Maniobra algo estéril en términos jurídicos porque, y cito la nota del semanario Proceso, “García Sepúlveda explicó que la CPI, ante la que México está suscrito, se encarga de judicializar a gobernantes que en sus países no son perseguidos ni sancionados”. El tema con Duarte es que el Estado mexicano –para bien o para mal– ya se encarga de su caso a través del sistema judicial. Por ello, la denuncia en sí fue un acto demagógico.

 

Antes de pasar al punto central, es preciso recordar la definición de demagogia según la RAE: “Degeneración de la democracia, consistente en que los políticos, mediante concesiones y halagos a los sentimientos elementales de los ciudadanos, tratan de conseguir o mantener el poder”. Continúo.

 

Tras un creciente desuso de la elección por sorteo de servidores públicos desde el siglo XVIII, y hasta hace algunas décadas, había cuatro maneras más o menos identificadas de acceder al poder: 1) ser de familia política –y explotar los contactos familiares dentro del gremio–; 2) construir y mantener –políticamente hablando– una base social numerosa y activa; 3) gozar de un posicionamiento público lo suficientemente firme para construir aquello del paso dos; y 4) los éxitos militares.

 

Si bien estos caminos podían mezclarse, las mencionadas cuatro “rutas” eran una especie de denominador común en los ascensos políticos. Pero en algún momento reciente, ese paso dos dejó de ser estrictamente necesario, y la manera de hacer política por la vía electoral cambió para siempre, justo frente a nuestras narices.

 

¿Qué pasó? La mediatización de la política electoral durante la segunda mitad del siglo XX antepuso la mercadotecnia política a la política de masas –la fuerza ya no solo la daba un mitin masivo, sino también un eslogan fuertemente mediatizado–. Hoy un político puede tener claras sus convicciones, pero si no es capaz de hacerlas atractivas –con todo lo que ello implica–, no existe en términos de competitividad.

 

Este aspecto generó un incentivo torcido: actualmente, primero tienes que ser “famoso” a toda costa, y luego tu posicionamiento probablemente se encargue del resto –eliminar a tu competencia, lograr que tu mensaje se replique, deformar hechos que te lastimen para desacreditarlos, etcétera–.

 

Todos los que nos dedicamos a la política somos susceptibles de caer en esto. Y quien diga lo contrario, está mintiendo –y ello, también es demagogia–. El político requiere una buena capacidad de introspección, y más en estos tiempos de la “sociedad del espectáculo” o lo que me gusta llamar “democracia de Kim Kardashian”.

 

Partiendo de que la demagogia es, antes que nada, engañar a la gente; un caldo de cultivo para comportamientos autoritarios vía prejuicios y/o miedos; y un desdeño progresivo hacia las instituciones debido a su capacidad de tergiversación factual, debemos insistir en su identificación y señalamiento –porque no se puede erradicar–.

 

En el entendido de que hoy no se puede aspirar al poder sin, primero, ser mediáticamente competitivo, abrí una página pública de Facebook.
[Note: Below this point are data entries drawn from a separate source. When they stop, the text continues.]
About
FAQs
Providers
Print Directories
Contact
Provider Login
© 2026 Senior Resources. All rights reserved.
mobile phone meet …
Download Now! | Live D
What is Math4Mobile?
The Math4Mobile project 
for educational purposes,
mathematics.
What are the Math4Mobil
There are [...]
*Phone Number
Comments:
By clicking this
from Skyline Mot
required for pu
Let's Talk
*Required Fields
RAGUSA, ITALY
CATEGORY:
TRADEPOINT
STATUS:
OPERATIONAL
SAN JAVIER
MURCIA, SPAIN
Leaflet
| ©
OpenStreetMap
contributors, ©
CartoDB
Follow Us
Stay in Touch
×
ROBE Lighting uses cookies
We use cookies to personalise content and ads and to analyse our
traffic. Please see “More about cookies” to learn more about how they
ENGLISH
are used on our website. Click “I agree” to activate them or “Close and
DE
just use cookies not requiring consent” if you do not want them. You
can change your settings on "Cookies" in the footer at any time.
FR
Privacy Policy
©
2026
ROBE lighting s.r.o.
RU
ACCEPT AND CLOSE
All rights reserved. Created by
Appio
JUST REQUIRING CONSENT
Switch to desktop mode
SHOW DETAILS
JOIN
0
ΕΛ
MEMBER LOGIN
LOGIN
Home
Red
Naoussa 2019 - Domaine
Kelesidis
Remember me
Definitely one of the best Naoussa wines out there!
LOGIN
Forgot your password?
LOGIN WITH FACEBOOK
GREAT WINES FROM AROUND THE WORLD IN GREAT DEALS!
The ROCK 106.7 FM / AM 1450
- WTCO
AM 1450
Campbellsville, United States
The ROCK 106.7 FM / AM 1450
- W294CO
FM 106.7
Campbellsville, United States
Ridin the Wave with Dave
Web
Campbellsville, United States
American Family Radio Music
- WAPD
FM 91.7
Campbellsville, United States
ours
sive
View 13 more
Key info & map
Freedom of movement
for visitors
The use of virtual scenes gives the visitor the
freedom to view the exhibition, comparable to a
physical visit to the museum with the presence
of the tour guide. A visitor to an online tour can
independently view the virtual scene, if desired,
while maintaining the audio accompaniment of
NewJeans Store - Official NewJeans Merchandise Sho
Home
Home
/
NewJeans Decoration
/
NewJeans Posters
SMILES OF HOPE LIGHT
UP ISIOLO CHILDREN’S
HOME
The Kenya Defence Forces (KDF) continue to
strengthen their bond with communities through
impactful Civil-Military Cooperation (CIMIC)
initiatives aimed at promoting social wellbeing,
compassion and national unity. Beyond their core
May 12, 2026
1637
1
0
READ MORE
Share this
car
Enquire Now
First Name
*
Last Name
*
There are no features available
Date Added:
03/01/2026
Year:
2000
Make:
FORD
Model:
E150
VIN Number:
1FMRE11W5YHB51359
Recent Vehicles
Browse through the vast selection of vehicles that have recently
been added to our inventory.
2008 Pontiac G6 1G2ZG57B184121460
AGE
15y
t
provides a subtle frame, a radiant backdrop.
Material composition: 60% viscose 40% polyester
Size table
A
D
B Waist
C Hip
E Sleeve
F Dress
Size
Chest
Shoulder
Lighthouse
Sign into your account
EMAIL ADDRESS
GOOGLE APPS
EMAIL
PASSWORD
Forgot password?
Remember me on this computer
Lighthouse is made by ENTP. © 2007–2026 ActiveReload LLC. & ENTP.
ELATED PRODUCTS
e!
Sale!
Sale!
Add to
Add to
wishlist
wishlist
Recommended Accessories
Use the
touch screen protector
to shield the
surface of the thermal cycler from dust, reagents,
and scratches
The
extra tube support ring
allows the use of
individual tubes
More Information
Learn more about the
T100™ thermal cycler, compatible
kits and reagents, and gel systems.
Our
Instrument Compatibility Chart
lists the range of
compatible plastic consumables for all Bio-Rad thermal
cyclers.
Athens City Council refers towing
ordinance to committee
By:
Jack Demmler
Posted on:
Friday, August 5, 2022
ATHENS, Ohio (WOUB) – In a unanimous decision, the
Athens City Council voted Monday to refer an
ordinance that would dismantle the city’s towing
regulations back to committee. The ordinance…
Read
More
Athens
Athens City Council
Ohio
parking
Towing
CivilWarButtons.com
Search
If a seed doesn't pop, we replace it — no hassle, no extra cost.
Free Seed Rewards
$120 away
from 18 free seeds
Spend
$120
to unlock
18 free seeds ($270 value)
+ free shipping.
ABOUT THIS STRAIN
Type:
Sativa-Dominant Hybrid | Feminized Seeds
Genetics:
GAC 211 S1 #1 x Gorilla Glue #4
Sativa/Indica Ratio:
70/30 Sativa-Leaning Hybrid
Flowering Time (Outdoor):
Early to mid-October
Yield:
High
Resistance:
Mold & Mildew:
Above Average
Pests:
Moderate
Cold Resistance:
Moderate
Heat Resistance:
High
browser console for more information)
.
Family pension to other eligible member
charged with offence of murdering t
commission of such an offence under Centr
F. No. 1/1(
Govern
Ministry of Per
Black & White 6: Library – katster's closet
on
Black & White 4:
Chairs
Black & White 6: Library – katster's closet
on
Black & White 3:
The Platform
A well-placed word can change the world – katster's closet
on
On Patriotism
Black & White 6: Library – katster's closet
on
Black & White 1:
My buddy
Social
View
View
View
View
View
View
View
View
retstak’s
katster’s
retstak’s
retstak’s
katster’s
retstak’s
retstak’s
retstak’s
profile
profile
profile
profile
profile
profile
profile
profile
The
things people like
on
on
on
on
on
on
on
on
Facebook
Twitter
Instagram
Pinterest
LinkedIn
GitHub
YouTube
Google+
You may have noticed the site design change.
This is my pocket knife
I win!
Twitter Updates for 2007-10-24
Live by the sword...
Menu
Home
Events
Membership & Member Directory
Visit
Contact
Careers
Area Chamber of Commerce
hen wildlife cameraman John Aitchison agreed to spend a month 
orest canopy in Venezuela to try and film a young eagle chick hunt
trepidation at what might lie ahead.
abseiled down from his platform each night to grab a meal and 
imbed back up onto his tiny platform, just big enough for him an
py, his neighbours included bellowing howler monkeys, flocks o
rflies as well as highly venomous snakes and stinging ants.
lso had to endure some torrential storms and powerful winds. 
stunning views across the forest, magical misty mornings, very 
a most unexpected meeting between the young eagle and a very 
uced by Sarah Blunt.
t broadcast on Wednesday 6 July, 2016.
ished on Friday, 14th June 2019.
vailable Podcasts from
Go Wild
Les mentiría si no admitiera que en más de una ocasión he estado tentado a recurrir en maniobras mediáticas del tipo de Samuel García –ajustadas las proporciones, probablemente lo he hecho; no lo sé con certeza–.

 

La demagogia es una dinámica sigilosa, ya que uno no se percata inmediatamente si incurre en sus formas; pero también es peligrosa porque suele funcionar. Tenemos un problema con la terminología ambigua, pero también con el estudio de sus efectos en la política actual y su mutación a consecuencia de una sociedad hiperestimulada visualmente. Por esto mismo, hoy, el retorno de inversión de la demagogia es más alto que nunca.